Another symmetric inequality

How would one show that for positive $a,b,c,d$ and $a+b+c+d = 4$ that $$ \frac{a}{b} + \frac{b}{c} + \frac{c}{d} + \frac{d}{a} \leq \frac{4}{abcd} $$

Consider

$$\left(\frac{a}{b} + \frac{b}{c} + \frac{c}{d} + \frac{d}{a}\right)abcd = a^2cd + b^2ad + c^2ab + d^2bc = ac(ad + bc) + bd(ab + cd)$$

Since there is cyclic symmetry, we can assume that $ad + bc \le ab + cd$.

So

$$ac(ad + bc) + bd(ab + cd) \le (ac + bd)(ab + cd)$$

Now $xy \le \left(\frac{x+y}{2}\right)^2$

and so

$$(ac + bd)(ab + cd) \le \left(\frac{ac + bd + ab + cd}{2}\right)^2 = \left(\frac{(a+d)(b+c)}{2}\right)^2$$

Applying $xy \le \left(\frac{x+y}{2}\right)^2$ again we get

$$\left(\frac{(a+d)(b+c)}{2}\right)^2 \le \left(\frac{\left(\frac{a+b+c+d}{2}\right)^2}{2}\right)^2 = 4$$

Thus $$\left(\frac{a}{b} + \frac{b}{c} + \frac{c}{d} + \frac{d}{a}\right)abcd \le 4$$

and so

$$\frac{a}{b} + \frac{b}{c} + \frac{c}{d} + \frac{d}{a} \le \frac{4}{abcd}$$

What we have shown is that, for four positive numbers,

$$ \left(\frac{a+b+c+d}{4}\right)^4 \ge abcd\frac{\left(\frac{a}{b} + \frac{b}{c} + \frac{c}{d}+ \frac{d}{a}\right)}{4}$$

and since $\frac{a}{b} + \frac{b}{c} + \frac{c}{d}+ \frac{d}{a} \ge 4$, this inequality is stronger than $\text{AM} \ge \text{GM}$ for $4$ numbers.

Somewhat surprisingly, we only used $\text{AM} \ge \text{GM}$ (twice) to prove it!

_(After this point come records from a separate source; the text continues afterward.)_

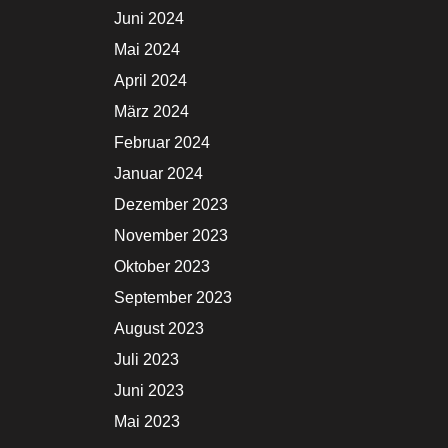
Juni 2024
Mai 2024
April 2024
März 2024
Februar 2024
Januar 2024
Dezember 2023
November 2023
Oktober 2023
September 2023
August 2023
Juli 2023
Juni 2023
Mai 2023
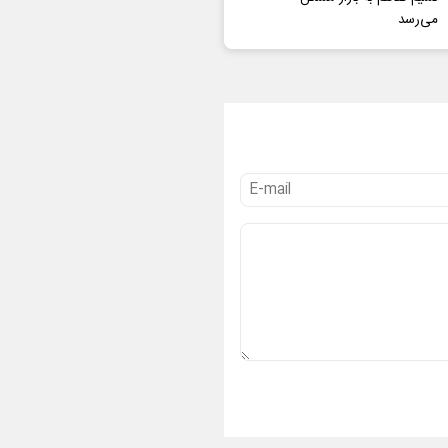
می‌رسد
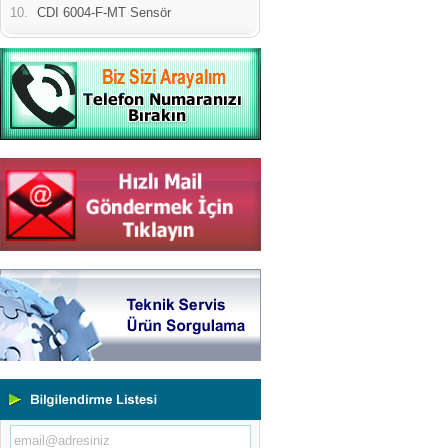
10.
CDI 6004-F-MT Sensör
Yeni Binamıza TAŞINDIK
Portatif ve Tezgah Tipi Sertlik
Ölçüm Cihazları
Kaplama Kalınlığı Ölçüm
Cihazları
Ultrasonik Kalınlık Ölçüm
Cihazları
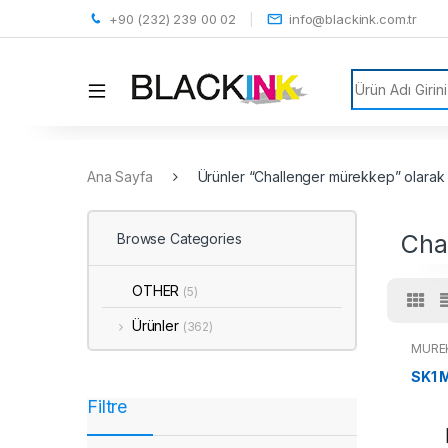
+90 (232) 239 00 02
info@blackink.com.tr
Search for:
Ana Sayfa
Ürünler “Challenger mürekkep” olarak 
Cha
Browse Categories
OTHER
(5)
Ürünler
(362)
MÜRE
SK1 
Filtre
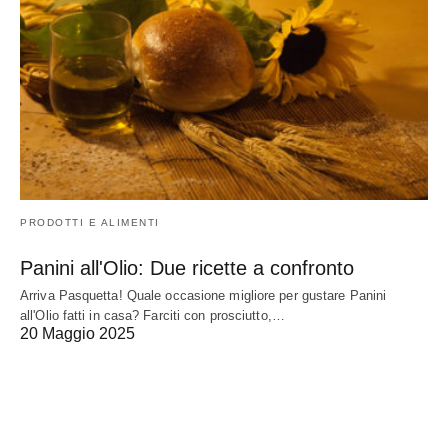
PRODOTTI E ALIMENTI
Panini all'Olio: Due ricette a confronto
Arriva Pasquetta! Quale occasione migliore per gustare Panini
all'Olio fatti in casa? Farciti con prosciutto,…
20 Maggio 2025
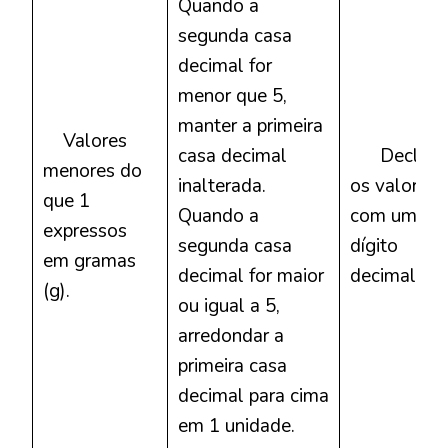
Quando a
segunda casa
decimal for
menor que 5,
manter a primeira
Valores
casa decimal
Declara
menores do
inalterada.
os valores
que 1
Quando a
com um
expressos
segunda casa
dígito
em gramas
decimal for maior
decimal.
(g).
ou igual a 5,
arredondar a
primeira casa
decimal para cima
em 1 unidade.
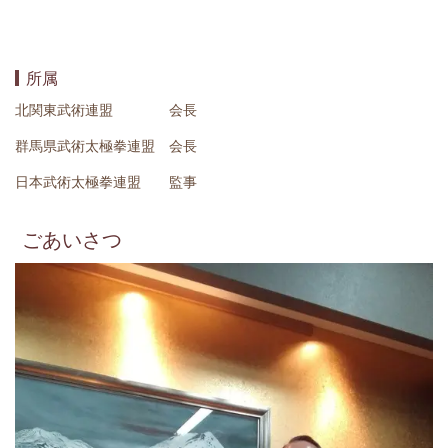
所属
北関東武術連盟 会長
群馬県武術太極拳連盟 会長
日本武術太極拳連盟 監事
ごあいさつ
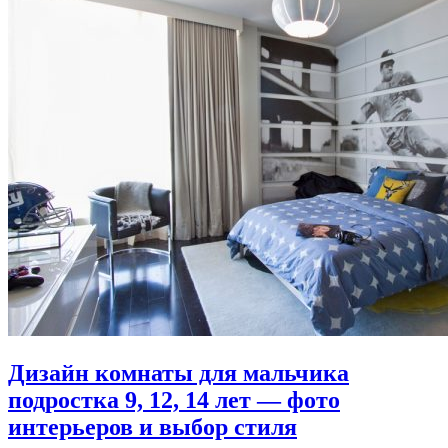
Дизайн комнаты для мальчика
подростка 9, 12, 14 лет — фото
интерьеров и выбор стиля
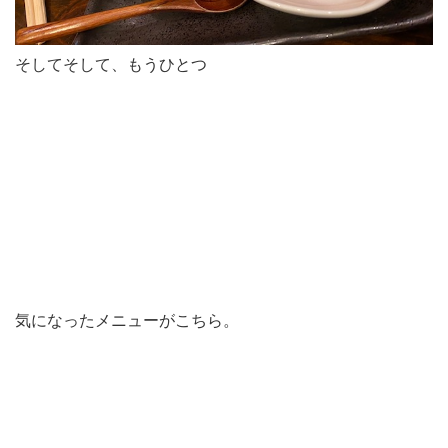
そしてそして、もうひとつ
気になったメニューがこちら。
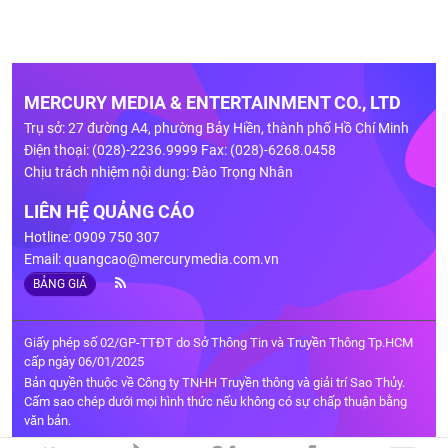
MERCURY MEDIA & ENTERTAINMENT CO., LTD
Trụ sở: 27 đường A4, phường Bảy Hiền, thành phố Hồ Chí Minh
Điện thoại: (028)-2236.9999 Fax: (028)-6268.0458
Chịu trách nhiệm nội dung: Đào Trọng Nhân
LIÊN HỆ QUẢNG CÁO
Hotline: 0909 750 307
Email:
quangcao@mercurymedia.com.vn
BẢNG GIÁ
Giấy phép số 02/GP-TTĐT do Sở Thông Tin và Truyền Thông Tp.HCM
cấp ngày 06/01/2025
Bản quyền thuộc về Công ty TNHH Truyền thông và giải trí Sao Thủy.
Cấm sao chép dưới mọi hình thức nếu không có sự chấp thuận bằng
văn bản.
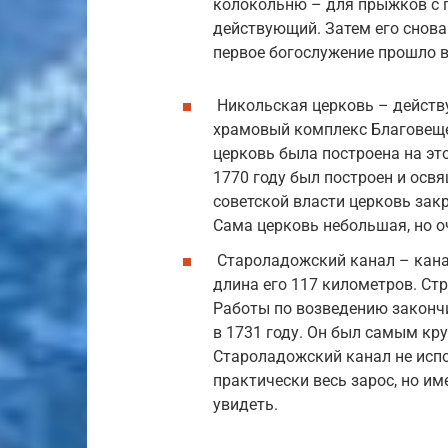
колокольню – для прыжков с 
действующий. Затем его снова 
первое богослужение прошло в
Никольская церковь – действ
храмовый комплекс Благовеще
церковь была построена на это
1770 году был построен и осв
советской власти церковь зак
Сама церковь небольшая, но о
Староладожский канал – канал
длина его 117 километров. Стр
Работы по возведению закончи
в 1731 году. Он был самым кр
Староладожский канал не испо
практически весь зарос, но и
увидеть.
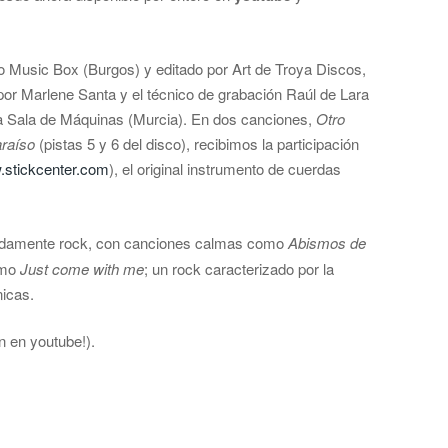
o Music Box (Burgos) y editado por Art de Troya Discos,
por Marlene Santa y el técnico de grabación Raúl de Lara
a Sala de Máquinas (Murcia). En dos canciones,
Otro
araíso
(pistas 5 y 6 del disco), recibimos la participación
stickcenter.com
), el original instrumento de cuerdas
ndamente rock, con canciones calmas como
Abismos de
omo
Just come with me
; un rock caracterizado por la
nicas.
ón en youtube!).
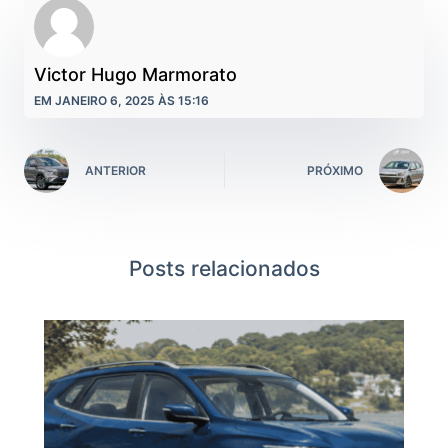
Victor Hugo Marmorato
EM JANEIRO 6, 2025 ÀS 15:16
ANTERIOR
PRÓXIMO
Posts relacionados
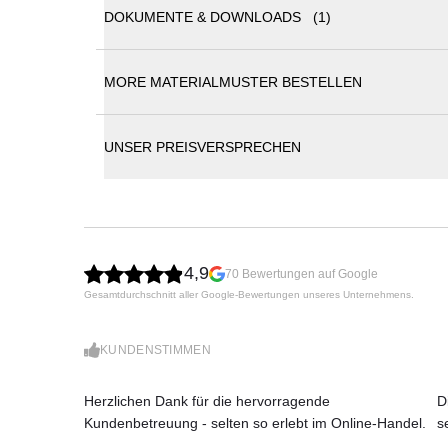
DOKUMENTE & DOWNLOADS (1)
more HARRI Bank
MORE MATERIALMUSTER BESTELLEN
HARRI Bank Produktinformation
Die Bank HARRI ist ein vielseitiges Möbel. Ob
Aufenthaltsräumen, im Flur oder am Bettende
bleibt dabei immer ein optisches Highlight.
UNSER PREISVERSPRECHEN
Die charakteristische Y-Form des Gestells ve
einem festen Bestandteil der HARRI-Kollektio
erhältlich und kann mit einem anthrazit pulver
45 cm.
4,9
70 Bewertungen auf Google
Gestell: Stahl anthrazit pulverbeschichtet
Gesamtdurchschnitt aller Google-Bewertungen unseres Unternehmens.
Stoff- oder Lederbezug, nicht abziehbar
Sitzhöhe: 45 cm
Gewicht: 36 - 50 kg
KUNDENSTIMMEN
Verfügbare Maße (BxTxH)
:
180 x 61 x 78 cm (36 kg)
Herzlichen Dank für die hervorragende
D
200 x 61 x 78 cm (40 kg)
Kundenbetreuung - selten so erlebt im Online-Handel.
s
220 x 61 x 78 cm (44 kg)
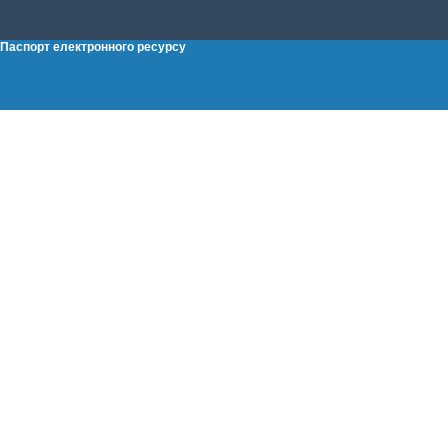
Паспорт електронного ресурсу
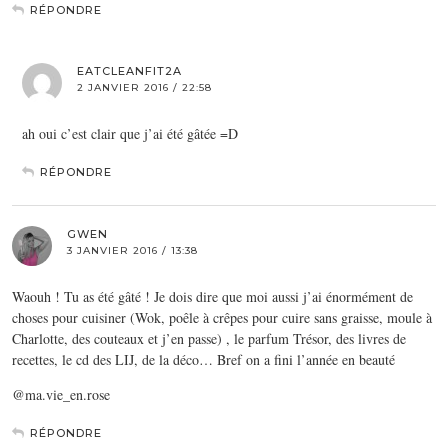
RÉPONDRE
EATCLEANFIT2A
2 JANVIER 2016 / 22:58
ah oui c’est clair que j’ai été gâtée =D
RÉPONDRE
GWEN
3 JANVIER 2016 / 13:38
Waouh ! Tu as été gâté ! Je dois dire que moi aussi j’ai énormément de
choses pour cuisiner (Wok, poêle à crêpes pour cuire sans graisse, moule à
Charlotte, des couteaux et j’en passe) , le parfum Trésor, des livres de
recettes, le cd des LIJ, de la déco… Bref on a fini l’année en beauté
@ma.vie_en.rose
RÉPONDRE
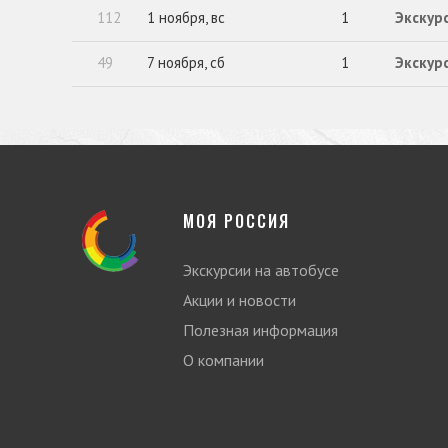
112
1 ноября, вс
1
Экскур
49
7 ноября, сб
1
Экскурс
МОЯ РОССИЯ
Экскурсии на автобусе
Акции и новости
Полезная информация
О компании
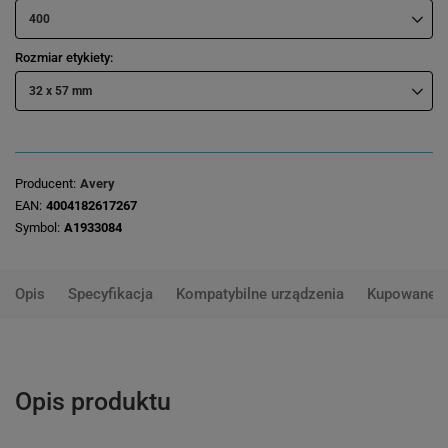
400
Rozmiar etykiety
32 x 57 mm
Producent
Avery
EAN
4004182617267
Symbol
A1933084
Opis
Specyfikacja
Kompatybilne urządzenia
Kupowane 
Opis produktu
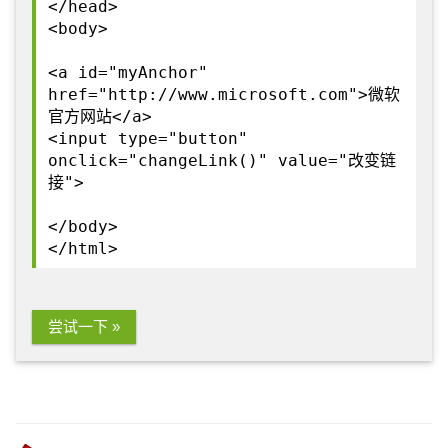
</head>
<body>
<a id="myAnchor"
href="http://www.microsoft.com">微软
官方网站</a>
<input type="button"
onclick="changeLink()" value="改变链
接">
</body>
</html>
尝试一下 »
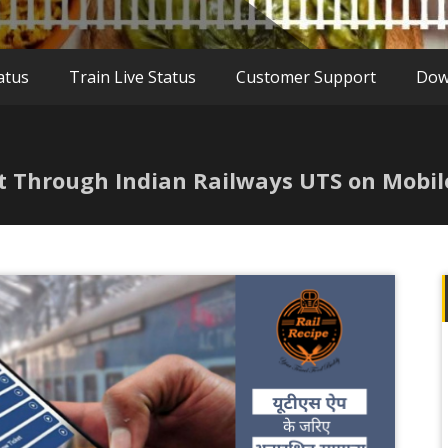
atus
Train Live Status
Customer Support
Dow
t Through Indian Railways UTS on Mobil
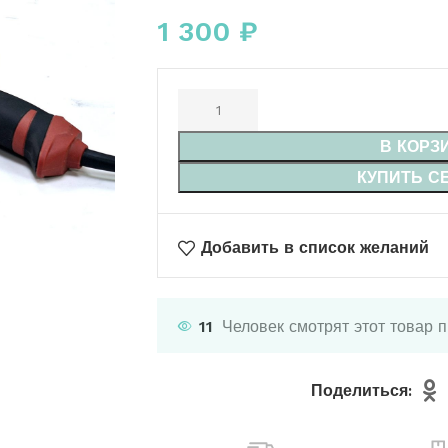
1 300
₽
В КОРЗ
КУПИТЬ С
Добавить в список желаний
11
Человек смотрят этот товар 
Поделиться:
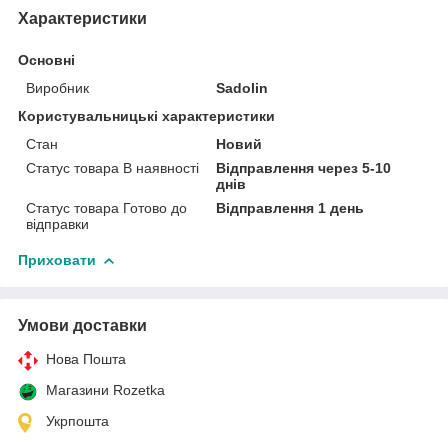
Характеристики
Основні
Виробник
Sadolin
Користувальницькі характеристики
Стан
Новий
Статус товара В наявності
Відправлення через 5-10
днів
Статус товара Готово до
Відправлення 1 день
відправки
Приховати
Умови доставки
Нова Пошта
Магазини Rozetka
Укрпошта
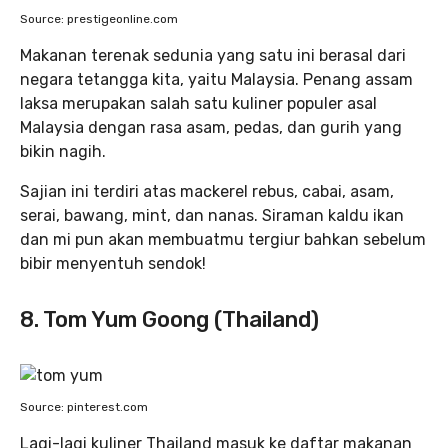
Source: prestigeonline.com
Makanan terenak sedunia yang satu ini berasal dari
negara tetangga kita, yaitu Malaysia. Penang assam
laksa merupakan salah satu kuliner populer asal
Malaysia dengan rasa asam, pedas, dan gurih yang
bikin nagih.
Sajian ini terdiri atas mackerel rebus, cabai, asam,
serai, bawang, mint, dan nanas. Siraman kaldu ikan
dan mi pun akan membuatmu tergiur bahkan sebelum
bibir menyentuh sendok!
8. Tom Yum Goong (Thailand)
Source: pinterest.com
Lagi-lagi kuliner Thailand masuk ke daftar makanan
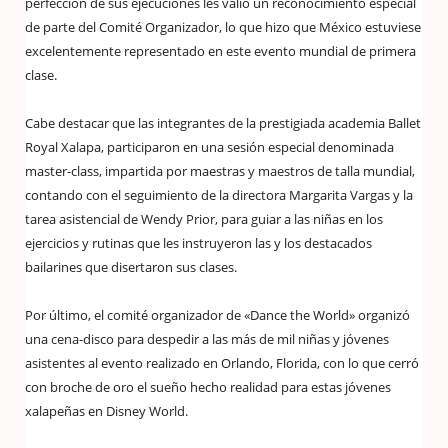
perfección de sus ejecuciones les valió un reconocimiento especial
de parte del Comité Organizador, lo que hizo que México estuviese
excelentemente representado en este evento mundial de primera
clase.
Cabe destacar que las integrantes de la prestigiada academia Ballet
Royal Xalapa, participaron en una sesión especial denominada
master-class, impartida por maestras y maestros de talla mundial,
contando con el seguimiento de la directora Margarita Vargas y la
tarea asistencial de Wendy Prior, para guiar a las niñas en los
ejercicios y rutinas que les instruyeron las y los destacados
bailarines que disertaron sus clases.
Por último, el comité organizador de «Dance the World» organizó
una cena-disco para despedir a las más de mil niñas y jóvenes
asistentes al evento realizado en Orlando, Florida, con lo que cerró
con broche de oro el sueño hecho realidad para estas jóvenes
xalapeñas en Disney World.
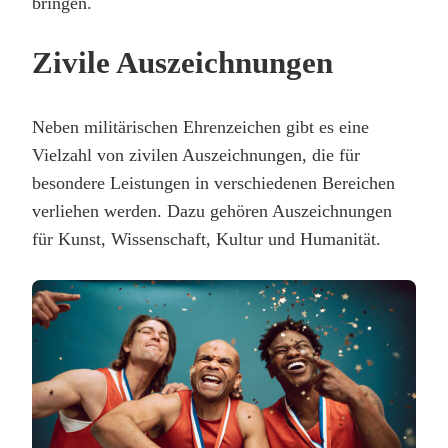
bringen.
Zivile Auszeichnungen
Neben militärischen Ehrenzeichen gibt es eine
Vielzahl von zivilen Auszeichnungen, die für
besondere Leistungen in verschiedenen Bereichen
verliehen werden. Dazu gehören Auszeichnungen
für Kunst, Wissenschaft, Kultur und Humanität.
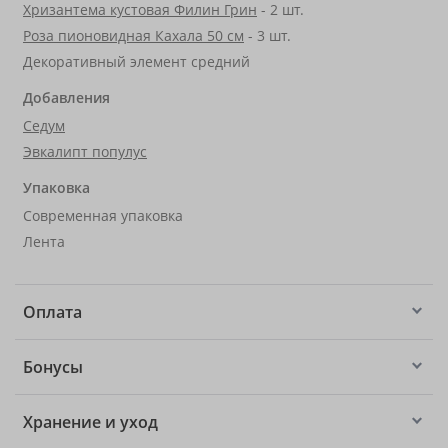
Хризантема кустовая Филин Грин
- 2 шт.
Роза пионовидная Кахала 50 см
- 3 шт.
Декоративный элемент средний
Добавления
Седум
Эвкалипт популус
Упаковка
Современная упаковка
Лента
Оплата
Бонусы
Хранение и уход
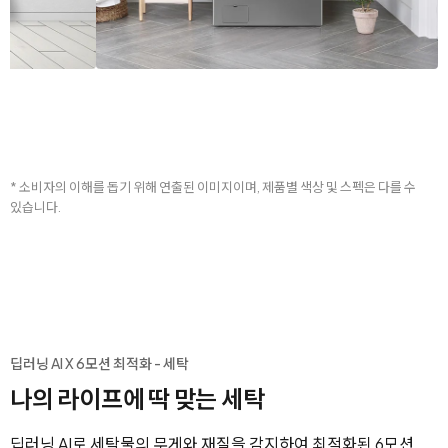
* 소비자의 이해를 돕기 위해 연출된 이미지이며, 제품별 색상 및 스펙은 다를 수
있습니다.
딥러닝 AI X 6모션 최적화 - 세탁
나의 라이프에 딱 맞는 세탁
딥러닝 AI로 세탁물의 무게와 재질을 감지하여 최적화된 6모션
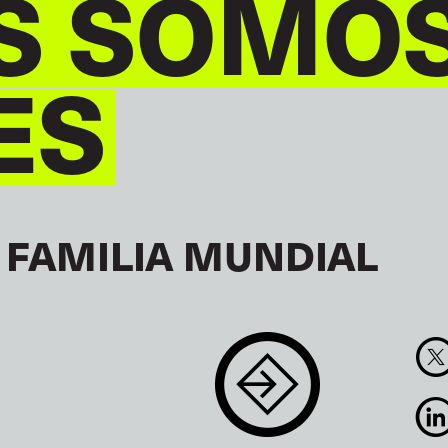
S SOMO
ES
 FAMILIA MUNDIAL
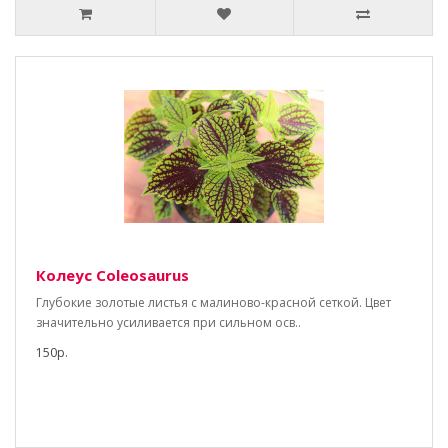
Колеус Coleosaurus
Глубокие золотые листья с малиново-красной сеткой. Цвет
значительно усиливается при сильном осв..
150р.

And for two numbers, a similar inequality is actually false!

Aryabhata's nice proof can be restated as :

$$ (ac+bd)((a+b+c+d)^4 - 64(abcc+bcdd+cdaa+dabb)) \\ =ac(16(ac+bd-ad-bc)^2+(a+b-c-d)^2((a+b+c+d)^2+4(a+b)(c+d))) \\ +bd(16(ac+bd-ab-cd)^2+(b+c-d-a)^2((a+b+c+d)^2+4(b+c)(d+a))) \\ \ge 0$$

Therefore, if $a+b+c+d = 4$, $abcc+bcdd+cdaa+dabb \le 4$.